My favorite take is that if somebody actually acknowledges these so-called “side projects” as a viable new move for the artist at the helm, it might break up the existing band, and let’s face it, nobody wants to be Yoko. As long as we keep telling them it’s just a side project, everything will be fine. It’s just a mistress, baby! I didn’t love her like you. She was only a side project!

I have two and a half words for you: Slash’s Snakepit. That’s right, Slash, I’m blaming it all on you.

Let me back up.

After the Beatles broke up, everybody went the way of their own solo career and it was good. John transcended to god status; Paul made truckloads of money. Even Ringo got some play.

But George seemed discontent. Sure, he had been a Beatle, and he had his eyes on you, but what now?

And so was birthed the supergroup. Roy Orbison, Bob Dylan, George Harrison, Jeff Lynne and Tom Petty all got together and proved that popularity can apparently be multiplied.

It’s at this point that I like to fancy Guns ‘n Roses sitting around someplace in the early ’90s completely wasted. Slash would have been listening to a Traveling Wilburys album and mumbling out “supergroup” so that it came out a mix of consonants (“si-prjp”) to which Axl, I can only assume, replied, “What’s a side project?”
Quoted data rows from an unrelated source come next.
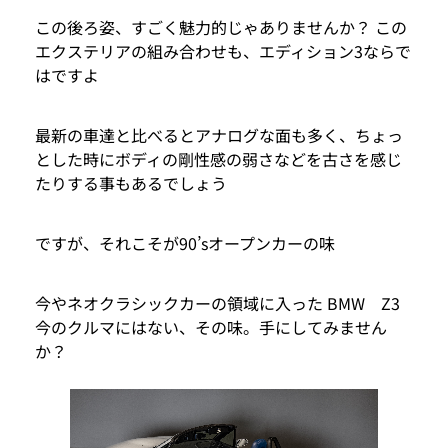
この後ろ姿、すごく魅力的じゃありませんか？ この
エクステリアの組み合わせも、エディション3ならで
はですよ
最新の車達と比べるとアナログな面も多く、ちょっ
とした時にボディの剛性感の弱さなどを古さを感じ
たりする事もあるでしょう
ですが、それこそが90’sオープンカーの味
今やネオクラシックカーの領域に入った BMW Z3
今のクルマにはない、その味。手にしてみません
か？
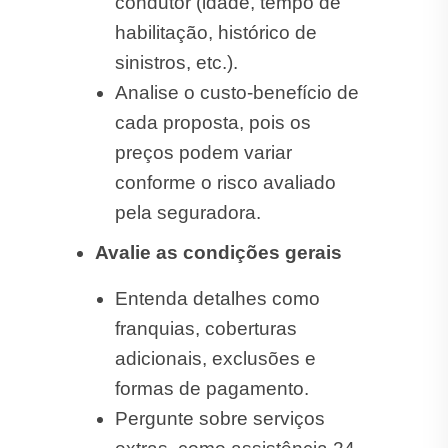
condutor (idade, tempo de
habilitação, histórico de
sinistros, etc.).
Analise o custo-benefício de
cada proposta, pois os
preços podem variar
conforme o risco avaliado
pela seguradora.
Avalie as condições gerais
Entenda detalhes como
franquias, coberturas
adicionais, exclusões e
formas de pagamento.
Pergunte sobre serviços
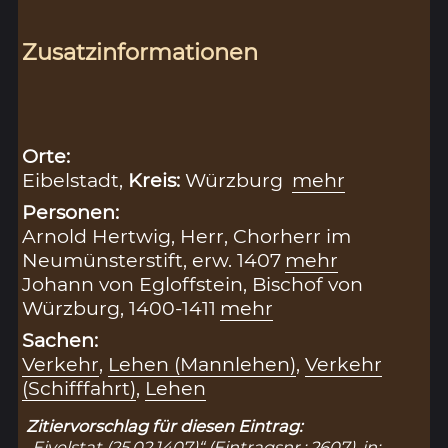
Zusatzinformationen
Orte:
Eibelstadt,
Kreis:
Würzburg
mehr
Personen:
Arnold Hertwig, Herr, Chorherr im
Neumünsterstift, erw. 1407
mehr
Johann von Egloffstein, Bischof von
Würzburg, 1400-1411
mehr
Sachen:
Verkehr
,
Lehen (Mannlehen)
,
Verkehr
(Schifffahrt)
,
Lehen
Zitiervorschlag für diesen Eintrag:
„Eivelstat (25.02.1407)“ (Eintragsnr.: 2607), in:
And there you have Slash’s Snakepit, the first semi-viable side project in history. A reverse supergroup, if you will. Instead of putting five huge individuals in one group, it put one fifth of a rocking group with four random musicians. In all fairness, that’s really what the Snakepit was: a half-assed guitar-pyrotechnic display, allowing the Roses’ faithful to get a dose of what was really going on in the head of their favorite top-hat-wearin’ virtuoso.

The inherent charm of the side project has always been getting a dose of something that’s just not possible with the other band. It’s an artist stating, “I would do this with my other band if I could, but they just won’t let me!” Only lately it doesn’t seem like that any more.
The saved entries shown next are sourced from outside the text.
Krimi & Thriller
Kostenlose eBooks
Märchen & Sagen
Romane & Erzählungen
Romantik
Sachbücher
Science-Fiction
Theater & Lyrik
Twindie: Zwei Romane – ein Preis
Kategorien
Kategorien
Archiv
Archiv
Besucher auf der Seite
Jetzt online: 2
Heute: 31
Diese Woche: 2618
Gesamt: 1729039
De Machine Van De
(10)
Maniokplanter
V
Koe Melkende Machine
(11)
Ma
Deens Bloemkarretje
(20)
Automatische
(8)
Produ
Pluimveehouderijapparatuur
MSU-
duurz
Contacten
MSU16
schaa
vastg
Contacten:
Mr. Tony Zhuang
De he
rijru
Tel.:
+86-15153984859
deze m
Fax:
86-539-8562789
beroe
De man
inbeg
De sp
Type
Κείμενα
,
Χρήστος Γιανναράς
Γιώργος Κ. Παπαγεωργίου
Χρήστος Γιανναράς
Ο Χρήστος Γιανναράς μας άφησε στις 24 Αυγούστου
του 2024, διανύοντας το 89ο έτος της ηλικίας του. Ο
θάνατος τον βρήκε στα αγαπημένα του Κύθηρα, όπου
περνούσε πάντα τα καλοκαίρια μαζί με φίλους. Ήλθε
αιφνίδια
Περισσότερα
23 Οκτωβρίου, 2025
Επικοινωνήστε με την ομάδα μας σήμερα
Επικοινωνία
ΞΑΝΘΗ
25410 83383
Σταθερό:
Everybody and their mother is part of a side project. The Faint has Broken Spindles, Rilo Kiley has The Elected. Hell, even Holopaw has a side project. When you get this far down the ladder of popularity, all the side-project label does is declare that the band isn’t as good as its parent, which is certainly not always the case.

In the end, all the side-project label has become is a way to give a band an easily recognizable dog tag. Instead of looking at four separate bands and saying “It’s the guy from Blur and a whole bunch of other random people,” it is much easier to say, “It’s Damon Albarn’s side project,” and just hope nobody wants any more explaining. Instant hipster cred.

It may just be that I’m getting a little confused lately. It no longer seems adequate to say so-and-so is a band I like, and then follow up with, “because they rock hardcore.” It’s always somebody’s side project. More often than not I end up tracing from one to the other and then getting confused, blank stares and the somewhat dismissive “I don’t know who that one is either.” Sometimes it’s confusing which band was the original and which was the side project. Which one is the chicken and which one is the egg? I forget.

Slash, why couldn’t you have just called it your other band?